> Task to complete
Filter the listing below, keeping only the lines with the word "platform".

++++++

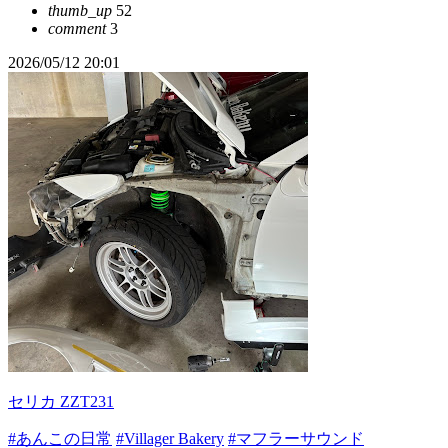
thumb_up
52
comment
3
2026/05/12 20:01
セリカ ZZT231
#あんこの日常
#Villager Bakery
#マフラーサウンド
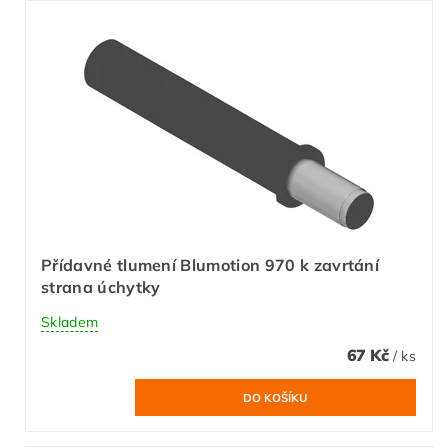
Přídavné tlumení Blumotion 970 k zavrtání
strana úchytky
Skladem
67 Kč
/ ks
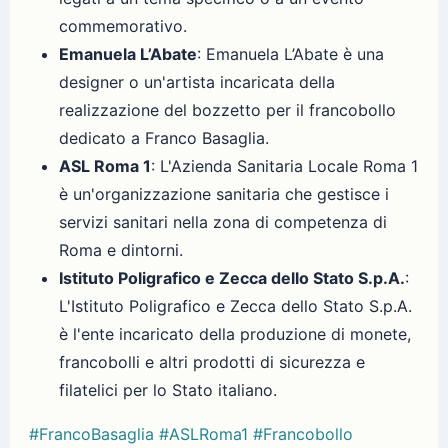
commemorativo.
Emanuela L’Abate
: Emanuela L’Abate è una
designer o un'artista incaricata della
realizzazione del bozzetto per il francobollo
dedicato a Franco Basaglia.
ASL Roma 1
: L'Azienda Sanitaria Locale Roma 1
è un'organizzazione sanitaria che gestisce i
servizi sanitari nella zona di competenza di
Roma e dintorni.
Istituto Poligrafico e Zecca dello Stato S.p.A.
:
L'Istituto Poligrafico e Zecca dello Stato S.p.A.
è l'ente incaricato della produzione di monete,
francobolli e altri prodotti di sicurezza e
filatelici per lo Stato italiano.
#FrancoBasaglia
#ASLRoma1
#Francobollo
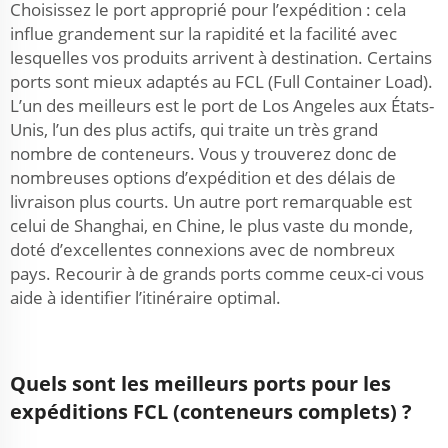
Choisissez le port approprié pour l’expédition : cela
influe grandement sur la rapidité et la facilité avec
lesquelles vos produits arrivent à destination. Certains
ports sont mieux adaptés au FCL (Full Container Load).
L’un des meilleurs est le port de Los Angeles aux États-
Unis, l’un des plus actifs, qui traite un très grand
nombre de conteneurs. Vous y trouverez donc de
nombreuses options d’expédition et des délais de
livraison plus courts. Un autre port remarquable est
celui de Shanghai, en Chine, le plus vaste du monde,
doté d’excellentes connexions avec de nombreux
pays. Recourir à de grands ports comme ceux-ci vous
aide à identifier l’itinéraire optimal.
Quels sont les meilleurs ports pour les
expéditions FCL (conteneurs complets) ?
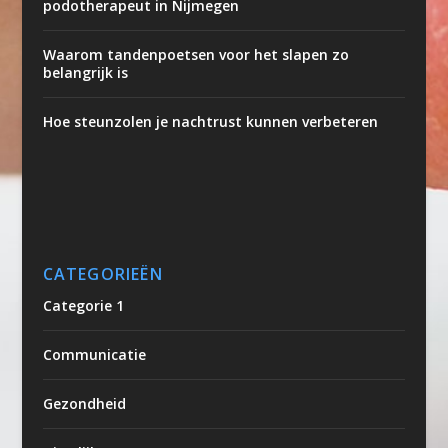
podotherapeut in Nijmegen
Waarom tandenpoetsen voor het slapen zo
belangrijk is
Hoe steunzolen je nachtrust kunnen verbeteren
CATEGORIEËN
Categorie 1
Communicatie
Gezondheid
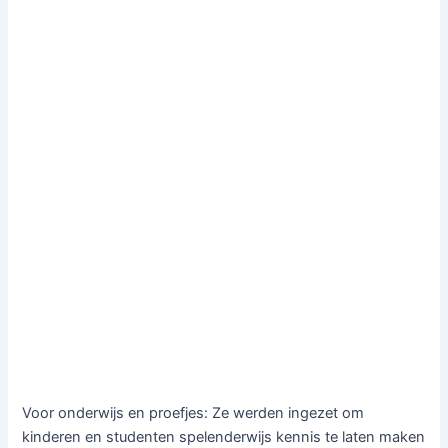
Voor onderwijs en proefjes: Ze werden ingezet om
kinderen en studenten spelenderwijs kennis te laten maken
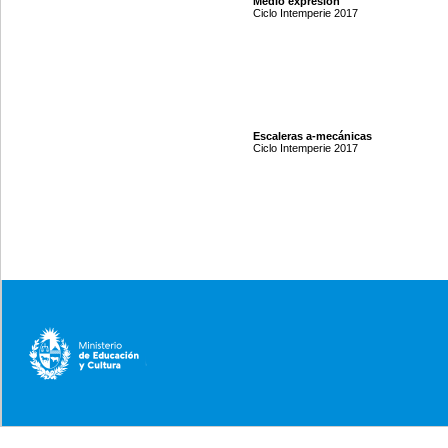
Medio expresión
Ciclo Intemperie 2017
Escaleras a-mecánicas
Ciclo Intemperie 2017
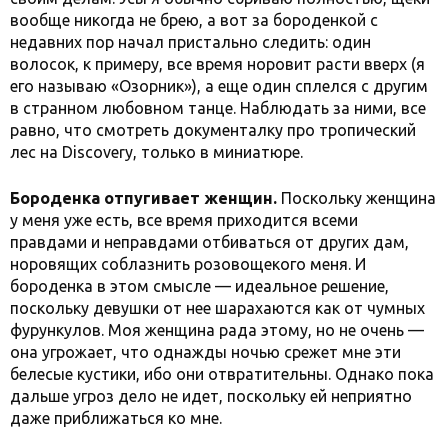
вообще никогда не брею, а вот за бороденкой с
недавних пор начал пристально следить: один
волосок, к примеру, все время норовит расти вверх (я
его называю «Озорник»), а еще один сплелся с другим
в странном любовном танце. Наблюдать за ними, все
равно, что смотреть документалку про тропический
лес на Discovery, только в миниатюре.
Бороденка отпугивает женщин.
Поскольку женщина
у меня уже есть, все время приходится всеми
правдами и неправдами отбиваться от других дам,
норовящих соблазнить розовощекого меня. И
бороденка в этом смысле — идеальное решение,
поскольку девушки от нее шарахаются как от чумных
фурункулов. Моя женщина рада этому, но не очень —
она угрожает, что однажды ночью срежет мне эти
белесые кустики, ибо они отвратительны. Однако пока
дальше угроз дело не идет, поскольку ей неприятно
даже приближаться ко мне.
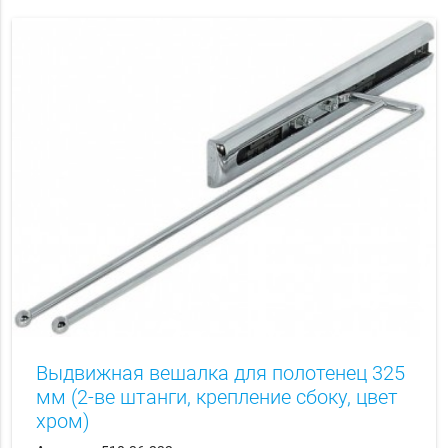
Выдвижная вешалка для полотенец 325
мм (2-ве штанги, крепление сбоку, цвет
хром)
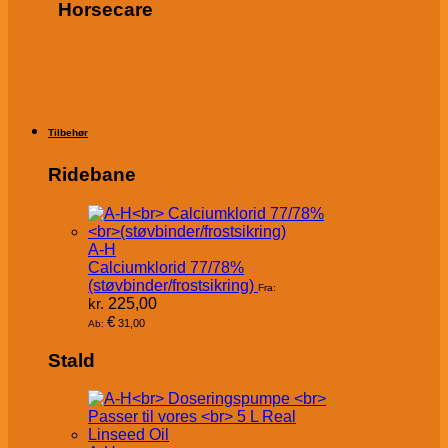
Horsecare
Tilbehør
Ridebane
A-H
Calciumklorid 77/78%
(støvbinder/frostsikring)
Fra:
kr.
225,00
€
31,00
Ab:
Stald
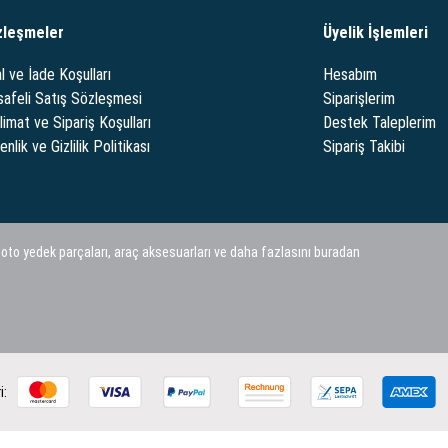
zleşmeler
Üyelik İşlemleri
l ve İade Koşulları
Hesabım
afeli Satış Sözleşmesi
Siparişlerim
limat ve Sipariş Koşulları
Destek Taleplerim
nlik ve Gizlilik Politikası
Sipariş Takibi
 oto yedek parçaları, araç aksesuarları ve daha fazlasını buradan
i:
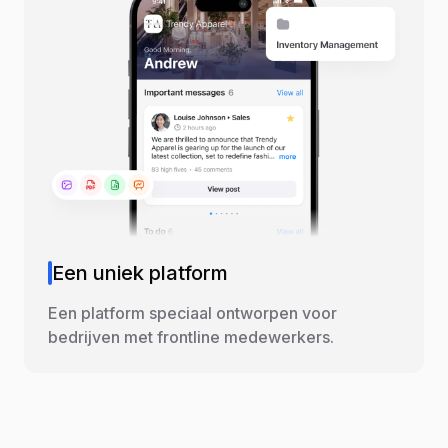
Een uniek platform
Een platform speciaal ontworpen voor
bedrijven met frontline medewerkers.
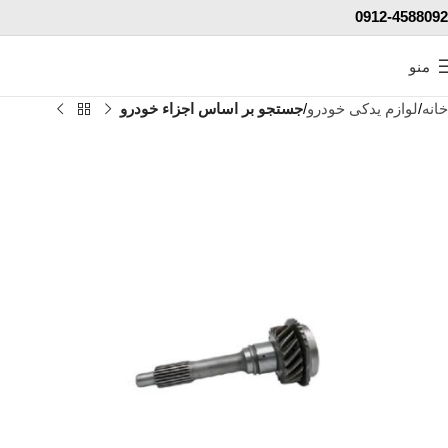
0912-4588092
منو
خانه
لوازم یدکی خودرو
جستجو بر اساس اجزاء خودرو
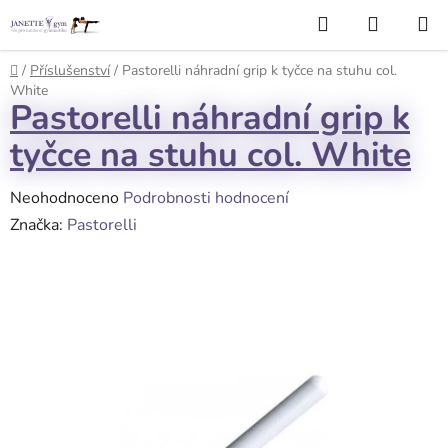
Přejít
Hledat
NÁKUP
na
KOŠÍK
obsah
Domů
/
Příslušenství
/
Pastorelli náhradní grip k tyčce na stuhu col.
White
Pastorelli náhradní grip k
tyčce na stuhu col. White
Průměrné
Neohodnoceno
Podrobnosti hodnocení
hodnocení
Značka:
Pastorelli
produktu
je
0,0
z
5
hvězdiček.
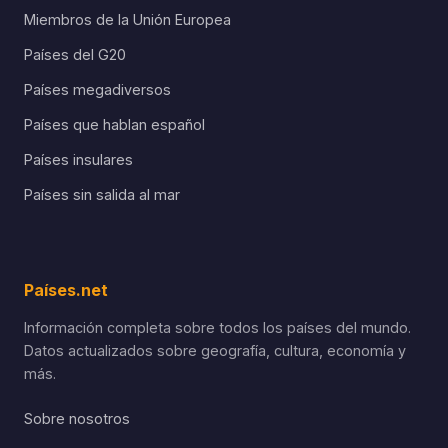
Miembros de la Unión Europea
Países del G20
Países megadiversos
Países que hablan español
Países insulares
Países sin salida al mar
Países.net
Información completa sobre todos los países del mundo.
Datos actualizados sobre geografía, cultura, economía y
más.
Sobre nosotros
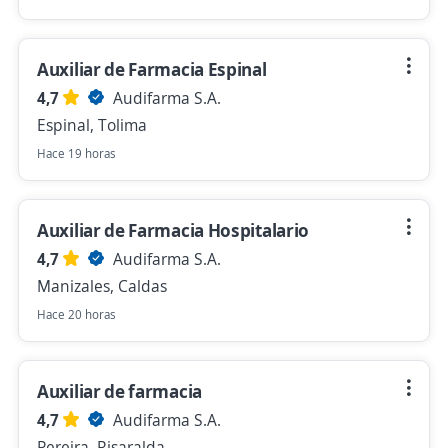
Auxiliar de Farmacia Espinal
4,7
Audifarma S.A.
Espinal, Tolima
Hace 19 horas
Auxiliar de Farmacia Hospitalario
4,7
Audifarma S.A.
Manizales, Caldas
Hace 20 horas
Auxiliar de farmacia
4,7
Audifarma S.A.
Pereira, Risaralda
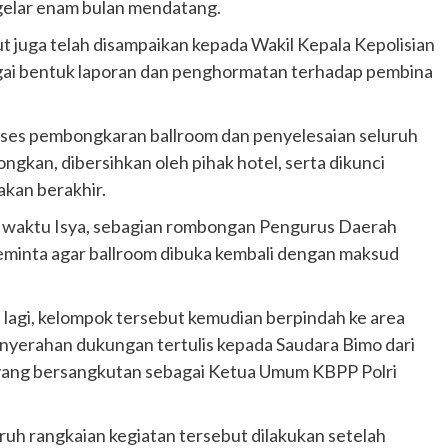
igelar enam bulan mendatang.
t juga telah disampaikan kepada Wakil Kepala Kepolisian
gai bentuk laporan dan penghormatan terhadap pembina
proses pembongkaran ballroom dan penyelesaian seluruh
ongkan, dibersihkan oleh pihak hotel, serta dikunci
akan berakhir.
h waktu Isya, sebagian rombongan Pengurus Daerah
minta agar ballroom dibuka kembali dengan maksud
 lagi, kelompok tersebut kemudian berpindah ke area
nyerahan dukungan tertulis kepada Saudara Bimo dari
yang bersangkutan sebagai Ketua Umum KBPP Polri
uh rangkaian kegiatan tersebut dilakukan setelah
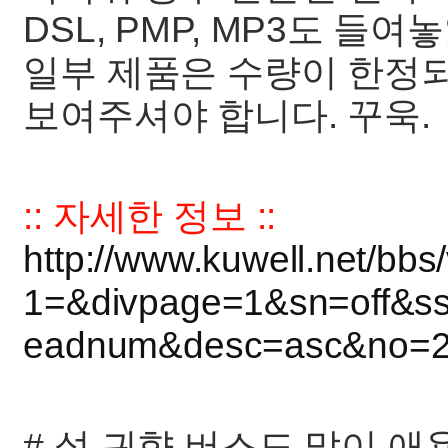
DSL, PMP, MP3도 들
일부 제품은 수량이 한정
보여주셔야 합니다. 꾸욱.
:: 자세한 정보 ::
http://www.kuwell.net/bb
1=&divpage=1&sn=off&s
eadnum&desc=asc&no=
# 설 귀향 버스도 많이 애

++++++

> Response to this task
Een uniek platform
Een platform speciaal ontworpen voor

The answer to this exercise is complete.